---
name: npm-trusted-publishing
description: Use this skill to set up or debug npm "Trusted Publishing" (OIDC) from GitHub Actions. It handles OIDC permissions, Node.js version requirements, package.json metadata validation (specifically repository.url), and robust publish commands with provenance. Trigger this when the user mentions "npm OIDC", "trusted publishing", "publish to npm from github", or encounters 404/422 errors during npm publish in CI.
---

# npm Trusted Publishing (OIDC)

Configure and debug secure, tokenless npm publishing from GitHub Actions using OpenID Connect (OIDC) and Provenance.

## Core Requirements

Trusted Publishing eliminates the need for long-lived `NPM_TOKEN` secrets by using short-lived, cryptographically-signed tokens.

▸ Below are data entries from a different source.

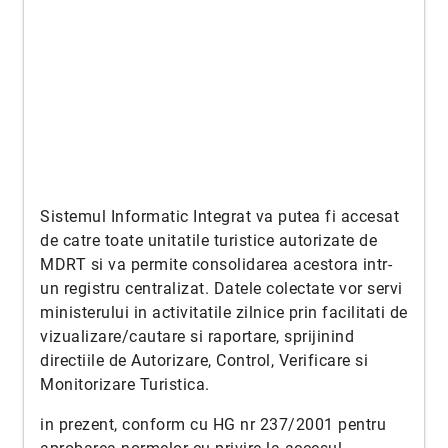
Sistemul Informatic Integrat va putea fi accesat
de catre toate unitatile turistice autorizate de
MDRT si va permite consolidarea acestora intr-
un registru centralizat. Datele colectate vor servi
ministerului in activitatile zilnice prin facilitati de
vizualizare/cautare si raportare, sprijinind
directiile de Autorizare, Control, Verificare si
Monitorizare Turistica.
in prezent, conform cu HG nr 237/2001 pentru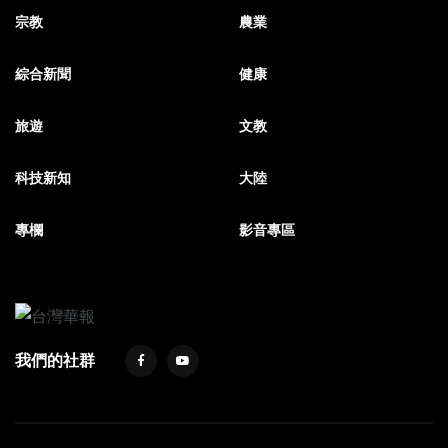
宗教
農業
綜合新聞
健康
旅遊
文教
科技新知
大陸
專欄
影音專區
我們的社群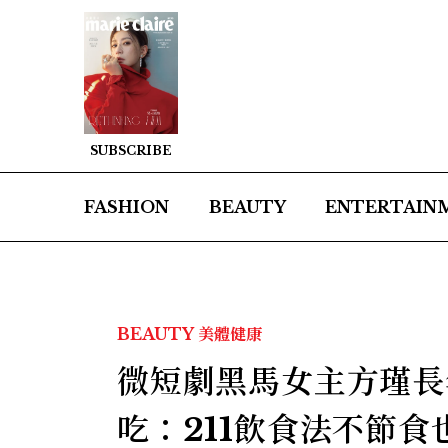
SUBSCRIBE
FASHION
BEAUTY
ENTERTAIN
BEAUTY
美體健康
微短劇黑馬女主方瑾長
吃：211飲食法不節食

### 1. GitHub Actions Permissions
The workflow MUST have explicit permissions to fetch the OIDC ID token.

```yaml
permissions:
  id-token: write # Required for OIDC
  contents: read  # Required for checkout
```

### 2. Node.js Version
Trusted Publishing requires **Node.js 22.14.0 or higher** and **npm 11.5.1 or higher**.

```yaml
- uses: actions/setup-node@v4
  with:
    node-version: 22.14.0
    registry-url: 'https://registry.npmjs.org'
```

### 3. package.json Metadata (CRITICAL)
NPM validates provenance against the `repository` field. If this is missing or incorrect, the publish will fail with a **422 Unprocessable Entity**.

```json
{
  "repository": {
    "type": "git",
    "url": "https://github.com/USER/REPO"
  }
}
```

## Workflow Implementation

### Recommended Publish Step
Always use the latest `npm` CLI and explicit flags for maximum reliability.

```yaml
- name: Publish to npm
  run: |
    npm install -g npm@latest
    npm publish --provenance --access public --registry https://registry.npmjs.org/
```

## Troubleshooting Guide

### 404 Not Found
*   **Cause**: Usually a registry mismatch.
*   **Fix**: Explicitly set `--registry https://registry.npmjs.org/` in the publish command. Ensure no `.npmrc` is overriding the registry to a mirror or private proxy.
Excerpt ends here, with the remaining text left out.